**WHAT THIS TASK INVOLVES:**
Please give back, word for word, only the lines starting at the one containing "কাজল সেন নামৰ" and ending at the one containing "ঘটনাস্থলীত আৰক্ষী উপস্থিত" within the material below.

**INFORMATION GIVEN:**

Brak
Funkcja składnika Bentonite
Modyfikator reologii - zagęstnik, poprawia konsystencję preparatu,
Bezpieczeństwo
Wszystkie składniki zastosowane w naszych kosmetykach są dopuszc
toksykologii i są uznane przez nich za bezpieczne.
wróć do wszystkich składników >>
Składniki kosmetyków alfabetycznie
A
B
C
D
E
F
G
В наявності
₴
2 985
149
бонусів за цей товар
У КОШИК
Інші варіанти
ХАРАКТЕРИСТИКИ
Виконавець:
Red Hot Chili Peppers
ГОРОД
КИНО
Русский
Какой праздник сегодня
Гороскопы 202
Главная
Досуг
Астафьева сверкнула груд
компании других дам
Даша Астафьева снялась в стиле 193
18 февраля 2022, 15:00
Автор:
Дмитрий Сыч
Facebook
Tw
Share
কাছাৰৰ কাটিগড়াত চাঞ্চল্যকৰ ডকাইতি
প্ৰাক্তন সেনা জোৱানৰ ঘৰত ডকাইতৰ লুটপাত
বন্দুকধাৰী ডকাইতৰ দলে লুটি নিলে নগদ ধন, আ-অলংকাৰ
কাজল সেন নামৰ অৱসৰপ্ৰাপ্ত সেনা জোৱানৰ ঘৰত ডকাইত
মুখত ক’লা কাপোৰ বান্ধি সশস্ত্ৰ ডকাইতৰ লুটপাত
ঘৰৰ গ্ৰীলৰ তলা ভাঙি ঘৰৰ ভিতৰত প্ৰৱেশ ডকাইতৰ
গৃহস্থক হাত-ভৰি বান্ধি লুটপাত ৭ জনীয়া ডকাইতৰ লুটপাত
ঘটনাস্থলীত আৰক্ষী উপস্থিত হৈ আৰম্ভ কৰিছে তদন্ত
--
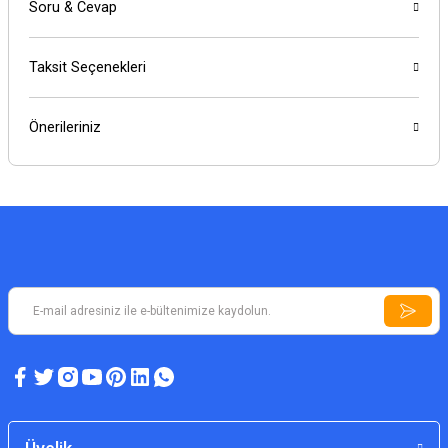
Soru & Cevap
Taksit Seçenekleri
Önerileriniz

**REPLY:**
কাজল সেন নামৰ অৱসৰপ্ৰাপ্ত সেনা জোৱানৰ ঘৰত ডকাইত
মুখত ক’লা কাপোৰ বান্ধি সশস্ত্ৰ ডকাইতৰ লুটপাত
ঘৰৰ গ্ৰীলৰ তলা ভাঙি ঘৰৰ ভিতৰত প্ৰৱেশ ডকাইতৰ
গৃহস্থক হাত-ভৰি বান্ধি লুটপাত ৭ জনীয়া ডকাইতৰ লুটপাত
ঘটনাস্থলীত আৰক্ষী উপস্থিত হৈ আৰম্ভ কৰিছে তদন্ত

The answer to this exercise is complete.